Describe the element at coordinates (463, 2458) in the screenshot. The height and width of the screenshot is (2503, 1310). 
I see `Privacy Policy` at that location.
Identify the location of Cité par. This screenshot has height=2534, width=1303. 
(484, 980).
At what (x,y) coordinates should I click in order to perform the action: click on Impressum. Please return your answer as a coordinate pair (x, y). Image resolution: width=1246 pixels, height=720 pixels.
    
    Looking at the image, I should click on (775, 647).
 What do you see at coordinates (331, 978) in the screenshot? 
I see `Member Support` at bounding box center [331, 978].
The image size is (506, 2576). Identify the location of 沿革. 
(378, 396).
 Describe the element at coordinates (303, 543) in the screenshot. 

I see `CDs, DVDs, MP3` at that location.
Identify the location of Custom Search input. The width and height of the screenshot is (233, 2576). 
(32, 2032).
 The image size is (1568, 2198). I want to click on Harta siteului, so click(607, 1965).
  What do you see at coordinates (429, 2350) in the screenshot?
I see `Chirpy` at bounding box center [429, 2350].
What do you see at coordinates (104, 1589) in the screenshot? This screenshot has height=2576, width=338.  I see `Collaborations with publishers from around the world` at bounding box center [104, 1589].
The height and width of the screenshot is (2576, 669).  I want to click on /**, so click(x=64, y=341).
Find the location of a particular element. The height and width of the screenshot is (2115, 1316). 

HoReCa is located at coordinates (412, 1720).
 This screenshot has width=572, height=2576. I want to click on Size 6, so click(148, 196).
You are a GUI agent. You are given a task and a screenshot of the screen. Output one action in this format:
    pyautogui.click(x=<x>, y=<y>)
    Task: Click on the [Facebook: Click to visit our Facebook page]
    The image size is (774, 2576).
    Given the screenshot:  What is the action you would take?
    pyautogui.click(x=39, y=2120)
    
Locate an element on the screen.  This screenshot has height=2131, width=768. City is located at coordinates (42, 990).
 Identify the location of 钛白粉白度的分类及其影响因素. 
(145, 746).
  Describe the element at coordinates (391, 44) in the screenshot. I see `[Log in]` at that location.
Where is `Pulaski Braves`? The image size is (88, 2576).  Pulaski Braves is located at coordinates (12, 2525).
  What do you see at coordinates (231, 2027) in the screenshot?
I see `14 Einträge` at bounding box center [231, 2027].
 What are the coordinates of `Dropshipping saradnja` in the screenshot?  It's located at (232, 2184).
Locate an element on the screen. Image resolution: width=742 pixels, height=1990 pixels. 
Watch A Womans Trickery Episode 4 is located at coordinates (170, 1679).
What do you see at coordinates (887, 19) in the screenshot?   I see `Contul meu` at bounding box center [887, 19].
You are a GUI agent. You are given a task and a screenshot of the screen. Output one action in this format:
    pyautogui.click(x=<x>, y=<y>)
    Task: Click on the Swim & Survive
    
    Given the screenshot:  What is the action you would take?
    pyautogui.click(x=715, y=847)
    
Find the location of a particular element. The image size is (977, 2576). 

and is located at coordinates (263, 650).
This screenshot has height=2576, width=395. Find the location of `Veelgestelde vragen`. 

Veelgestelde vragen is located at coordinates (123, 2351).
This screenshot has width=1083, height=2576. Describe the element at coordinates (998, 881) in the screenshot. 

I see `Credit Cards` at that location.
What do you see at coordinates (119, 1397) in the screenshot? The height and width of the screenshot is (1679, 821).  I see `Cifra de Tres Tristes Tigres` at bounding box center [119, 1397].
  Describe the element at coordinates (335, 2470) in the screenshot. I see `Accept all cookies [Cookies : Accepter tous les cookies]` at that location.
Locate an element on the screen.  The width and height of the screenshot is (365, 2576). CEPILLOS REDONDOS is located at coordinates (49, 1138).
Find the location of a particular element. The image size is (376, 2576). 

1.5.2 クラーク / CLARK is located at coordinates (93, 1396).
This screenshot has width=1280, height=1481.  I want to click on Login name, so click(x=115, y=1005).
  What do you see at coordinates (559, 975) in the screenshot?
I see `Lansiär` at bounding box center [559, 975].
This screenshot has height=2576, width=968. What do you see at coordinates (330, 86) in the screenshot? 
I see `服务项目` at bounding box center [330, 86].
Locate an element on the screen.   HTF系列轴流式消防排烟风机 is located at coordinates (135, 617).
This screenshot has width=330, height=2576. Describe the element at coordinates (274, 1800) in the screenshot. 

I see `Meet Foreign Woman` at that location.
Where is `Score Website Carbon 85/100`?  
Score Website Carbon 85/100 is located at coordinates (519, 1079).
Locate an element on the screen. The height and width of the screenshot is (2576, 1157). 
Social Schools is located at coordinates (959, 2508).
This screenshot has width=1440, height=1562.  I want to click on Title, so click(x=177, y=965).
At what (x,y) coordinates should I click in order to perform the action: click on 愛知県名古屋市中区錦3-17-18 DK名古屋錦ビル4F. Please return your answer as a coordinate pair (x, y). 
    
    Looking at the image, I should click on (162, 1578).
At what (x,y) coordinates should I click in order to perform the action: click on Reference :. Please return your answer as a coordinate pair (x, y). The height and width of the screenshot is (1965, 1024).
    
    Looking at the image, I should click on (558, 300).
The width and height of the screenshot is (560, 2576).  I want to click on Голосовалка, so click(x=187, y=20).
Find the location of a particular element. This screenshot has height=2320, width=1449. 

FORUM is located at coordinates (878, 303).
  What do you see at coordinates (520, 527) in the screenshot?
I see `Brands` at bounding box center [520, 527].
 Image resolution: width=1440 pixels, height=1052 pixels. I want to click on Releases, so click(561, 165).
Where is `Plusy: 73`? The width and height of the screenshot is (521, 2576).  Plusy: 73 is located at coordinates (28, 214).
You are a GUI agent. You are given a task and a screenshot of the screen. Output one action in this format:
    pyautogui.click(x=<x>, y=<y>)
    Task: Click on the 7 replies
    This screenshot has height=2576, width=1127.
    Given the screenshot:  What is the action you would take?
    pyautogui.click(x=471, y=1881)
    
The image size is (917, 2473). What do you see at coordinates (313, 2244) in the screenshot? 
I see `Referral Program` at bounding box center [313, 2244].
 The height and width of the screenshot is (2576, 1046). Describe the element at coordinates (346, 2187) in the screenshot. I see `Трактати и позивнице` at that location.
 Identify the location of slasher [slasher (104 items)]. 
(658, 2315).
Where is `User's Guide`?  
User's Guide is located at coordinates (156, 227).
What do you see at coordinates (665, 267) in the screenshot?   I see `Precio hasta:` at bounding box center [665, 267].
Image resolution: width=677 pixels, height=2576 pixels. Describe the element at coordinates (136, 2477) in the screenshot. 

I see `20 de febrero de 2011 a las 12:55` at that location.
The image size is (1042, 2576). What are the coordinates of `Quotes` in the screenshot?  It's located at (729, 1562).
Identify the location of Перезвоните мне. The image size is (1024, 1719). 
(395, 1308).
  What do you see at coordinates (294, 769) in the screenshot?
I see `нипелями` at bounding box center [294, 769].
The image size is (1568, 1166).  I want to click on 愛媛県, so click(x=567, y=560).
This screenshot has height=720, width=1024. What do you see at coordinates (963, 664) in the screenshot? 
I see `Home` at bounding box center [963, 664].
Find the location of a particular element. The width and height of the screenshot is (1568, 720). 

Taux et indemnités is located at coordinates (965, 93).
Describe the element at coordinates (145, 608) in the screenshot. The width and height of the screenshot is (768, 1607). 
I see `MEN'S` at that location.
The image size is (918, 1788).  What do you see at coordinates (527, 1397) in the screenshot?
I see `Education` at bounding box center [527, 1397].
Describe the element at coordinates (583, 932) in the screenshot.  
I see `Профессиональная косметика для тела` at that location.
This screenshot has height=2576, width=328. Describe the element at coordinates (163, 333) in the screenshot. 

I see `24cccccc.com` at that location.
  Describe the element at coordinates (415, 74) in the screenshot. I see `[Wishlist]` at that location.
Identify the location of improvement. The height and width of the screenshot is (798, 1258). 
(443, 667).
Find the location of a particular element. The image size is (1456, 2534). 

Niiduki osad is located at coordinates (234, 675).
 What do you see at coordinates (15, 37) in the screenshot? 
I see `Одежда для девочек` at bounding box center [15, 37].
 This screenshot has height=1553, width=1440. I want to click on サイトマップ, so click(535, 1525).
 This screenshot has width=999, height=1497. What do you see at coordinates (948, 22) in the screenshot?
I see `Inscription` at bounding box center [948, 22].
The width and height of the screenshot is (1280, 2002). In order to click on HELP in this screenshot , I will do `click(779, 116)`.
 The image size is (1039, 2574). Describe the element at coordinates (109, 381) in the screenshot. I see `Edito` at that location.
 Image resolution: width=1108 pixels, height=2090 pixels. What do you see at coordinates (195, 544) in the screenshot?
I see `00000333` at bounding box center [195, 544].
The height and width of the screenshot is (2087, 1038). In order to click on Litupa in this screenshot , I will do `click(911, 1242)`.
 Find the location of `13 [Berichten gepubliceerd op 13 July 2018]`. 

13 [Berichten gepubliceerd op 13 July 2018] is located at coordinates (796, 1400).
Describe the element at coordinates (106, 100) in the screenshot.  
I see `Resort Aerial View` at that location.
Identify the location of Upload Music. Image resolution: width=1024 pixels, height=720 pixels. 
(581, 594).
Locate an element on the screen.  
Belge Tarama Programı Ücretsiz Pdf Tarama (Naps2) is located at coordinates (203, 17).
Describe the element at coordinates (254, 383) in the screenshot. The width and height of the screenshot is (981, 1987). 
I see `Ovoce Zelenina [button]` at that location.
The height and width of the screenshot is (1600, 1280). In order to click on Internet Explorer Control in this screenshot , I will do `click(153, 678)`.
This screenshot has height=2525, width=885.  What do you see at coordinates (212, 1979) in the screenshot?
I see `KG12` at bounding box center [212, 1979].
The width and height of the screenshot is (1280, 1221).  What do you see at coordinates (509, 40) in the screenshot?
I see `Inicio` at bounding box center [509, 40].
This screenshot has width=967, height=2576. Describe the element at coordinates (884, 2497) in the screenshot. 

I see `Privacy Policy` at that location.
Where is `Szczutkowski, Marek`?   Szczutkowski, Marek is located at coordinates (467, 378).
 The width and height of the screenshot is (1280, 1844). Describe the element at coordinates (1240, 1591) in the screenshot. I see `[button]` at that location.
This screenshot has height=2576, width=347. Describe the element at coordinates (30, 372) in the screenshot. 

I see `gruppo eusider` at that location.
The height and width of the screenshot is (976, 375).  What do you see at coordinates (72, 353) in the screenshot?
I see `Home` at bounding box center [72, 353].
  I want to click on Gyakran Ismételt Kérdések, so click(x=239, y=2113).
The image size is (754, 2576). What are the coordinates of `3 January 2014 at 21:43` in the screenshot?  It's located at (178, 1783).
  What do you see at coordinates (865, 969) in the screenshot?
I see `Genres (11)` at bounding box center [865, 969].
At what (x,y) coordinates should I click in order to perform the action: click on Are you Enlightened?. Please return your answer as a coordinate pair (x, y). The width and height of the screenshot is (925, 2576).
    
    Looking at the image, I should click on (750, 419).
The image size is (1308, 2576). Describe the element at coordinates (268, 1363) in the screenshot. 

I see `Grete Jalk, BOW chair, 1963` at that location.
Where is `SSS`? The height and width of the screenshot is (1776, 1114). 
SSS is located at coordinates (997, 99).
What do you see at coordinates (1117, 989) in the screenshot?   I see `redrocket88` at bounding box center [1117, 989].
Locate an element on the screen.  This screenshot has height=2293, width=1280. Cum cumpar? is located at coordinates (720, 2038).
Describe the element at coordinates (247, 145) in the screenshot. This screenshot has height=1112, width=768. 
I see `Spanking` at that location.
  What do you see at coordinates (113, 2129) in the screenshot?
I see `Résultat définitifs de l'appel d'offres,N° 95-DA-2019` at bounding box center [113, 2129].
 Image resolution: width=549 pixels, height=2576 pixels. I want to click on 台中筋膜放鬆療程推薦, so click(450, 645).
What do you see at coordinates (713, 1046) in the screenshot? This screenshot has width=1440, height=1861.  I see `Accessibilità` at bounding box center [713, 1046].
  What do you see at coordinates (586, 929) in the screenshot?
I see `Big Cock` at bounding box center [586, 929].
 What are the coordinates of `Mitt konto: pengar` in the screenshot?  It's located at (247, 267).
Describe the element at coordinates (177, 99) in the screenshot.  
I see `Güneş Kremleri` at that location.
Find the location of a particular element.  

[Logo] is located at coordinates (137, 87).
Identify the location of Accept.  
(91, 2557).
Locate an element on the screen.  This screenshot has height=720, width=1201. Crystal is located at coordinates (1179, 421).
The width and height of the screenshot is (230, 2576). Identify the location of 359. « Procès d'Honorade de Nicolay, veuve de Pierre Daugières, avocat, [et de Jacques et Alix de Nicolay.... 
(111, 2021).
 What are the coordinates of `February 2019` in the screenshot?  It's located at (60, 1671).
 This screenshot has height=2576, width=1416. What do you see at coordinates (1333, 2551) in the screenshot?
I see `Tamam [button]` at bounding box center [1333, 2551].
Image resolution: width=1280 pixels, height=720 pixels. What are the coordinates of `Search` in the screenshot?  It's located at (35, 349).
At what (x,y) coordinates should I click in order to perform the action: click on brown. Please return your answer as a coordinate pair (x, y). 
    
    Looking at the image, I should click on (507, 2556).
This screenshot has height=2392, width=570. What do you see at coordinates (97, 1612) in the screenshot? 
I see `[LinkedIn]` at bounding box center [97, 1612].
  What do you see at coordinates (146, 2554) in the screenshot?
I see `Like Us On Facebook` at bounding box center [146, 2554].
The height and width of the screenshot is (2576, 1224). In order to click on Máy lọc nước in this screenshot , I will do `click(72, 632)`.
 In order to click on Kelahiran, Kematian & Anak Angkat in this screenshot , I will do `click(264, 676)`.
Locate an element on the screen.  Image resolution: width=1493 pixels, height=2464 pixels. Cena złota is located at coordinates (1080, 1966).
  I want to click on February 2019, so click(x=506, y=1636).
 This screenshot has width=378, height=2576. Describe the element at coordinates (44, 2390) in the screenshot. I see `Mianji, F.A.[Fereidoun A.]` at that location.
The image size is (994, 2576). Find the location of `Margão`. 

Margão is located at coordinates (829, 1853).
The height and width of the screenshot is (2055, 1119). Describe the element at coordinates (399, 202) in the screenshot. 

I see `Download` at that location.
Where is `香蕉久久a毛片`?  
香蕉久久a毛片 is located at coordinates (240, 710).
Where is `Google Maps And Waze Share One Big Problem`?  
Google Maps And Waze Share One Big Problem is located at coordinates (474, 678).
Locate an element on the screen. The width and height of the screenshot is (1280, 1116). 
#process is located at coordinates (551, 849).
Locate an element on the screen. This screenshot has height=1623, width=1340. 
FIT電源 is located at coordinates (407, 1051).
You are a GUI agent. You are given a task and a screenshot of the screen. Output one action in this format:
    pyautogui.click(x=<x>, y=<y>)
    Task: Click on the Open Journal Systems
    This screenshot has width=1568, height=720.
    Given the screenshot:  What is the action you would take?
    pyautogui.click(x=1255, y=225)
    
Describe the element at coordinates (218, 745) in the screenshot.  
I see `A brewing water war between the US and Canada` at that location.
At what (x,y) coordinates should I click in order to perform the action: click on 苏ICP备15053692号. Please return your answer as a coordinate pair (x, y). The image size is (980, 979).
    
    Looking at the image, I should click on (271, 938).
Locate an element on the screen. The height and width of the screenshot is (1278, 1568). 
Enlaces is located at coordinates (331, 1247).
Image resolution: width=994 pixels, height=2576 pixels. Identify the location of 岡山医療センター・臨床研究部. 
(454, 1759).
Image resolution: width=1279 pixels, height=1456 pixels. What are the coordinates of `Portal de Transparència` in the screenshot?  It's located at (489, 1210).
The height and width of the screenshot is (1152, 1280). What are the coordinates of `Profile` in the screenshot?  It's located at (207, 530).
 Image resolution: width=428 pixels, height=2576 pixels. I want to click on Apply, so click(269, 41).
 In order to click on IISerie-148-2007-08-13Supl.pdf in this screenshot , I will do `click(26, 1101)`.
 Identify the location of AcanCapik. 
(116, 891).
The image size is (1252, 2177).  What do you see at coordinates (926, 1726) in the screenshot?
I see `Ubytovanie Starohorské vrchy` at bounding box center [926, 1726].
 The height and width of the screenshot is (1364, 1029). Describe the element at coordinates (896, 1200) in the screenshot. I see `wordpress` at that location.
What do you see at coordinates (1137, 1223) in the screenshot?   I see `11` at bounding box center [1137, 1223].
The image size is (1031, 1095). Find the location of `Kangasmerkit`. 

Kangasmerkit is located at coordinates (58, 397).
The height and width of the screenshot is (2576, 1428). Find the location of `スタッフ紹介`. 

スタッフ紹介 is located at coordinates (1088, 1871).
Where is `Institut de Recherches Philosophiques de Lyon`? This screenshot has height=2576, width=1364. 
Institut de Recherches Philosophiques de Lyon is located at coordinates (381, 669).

==========

→ **WHAT YOU SHOULD DO**
Take the line above containing "width=1246 pixels, height=720 pixels.", the line containing "What do you see at coordinates (104, 1589)", and all lines in between, and copy them exactly without anything else.

→ **RESULT OF THIS TASK**
At what (x,y) coordinates should I click in order to perform the action: click on Impressum. Please return your answer as a coordinate pair (x, y). Image resolution: width=1246 pixels, height=720 pixels.
    
    Looking at the image, I should click on (775, 647).
 What do you see at coordinates (331, 978) in the screenshot? 
I see `Member Support` at bounding box center [331, 978].
The image size is (506, 2576). Identify the location of 沿革. 
(378, 396).
 Describe the element at coordinates (303, 543) in the screenshot. 

I see `CDs, DVDs, MP3` at that location.
Identify the location of Custom Search input. The width and height of the screenshot is (233, 2576). 
(32, 2032).
 The image size is (1568, 2198). I want to click on Harta siteului, so click(607, 1965).
  What do you see at coordinates (429, 2350) in the screenshot?
I see `Chirpy` at bounding box center [429, 2350].
What do you see at coordinates (104, 1589) in the screenshot? This screenshot has height=2576, width=338.  I see `Collaborations with publishers from around the world` at bounding box center [104, 1589].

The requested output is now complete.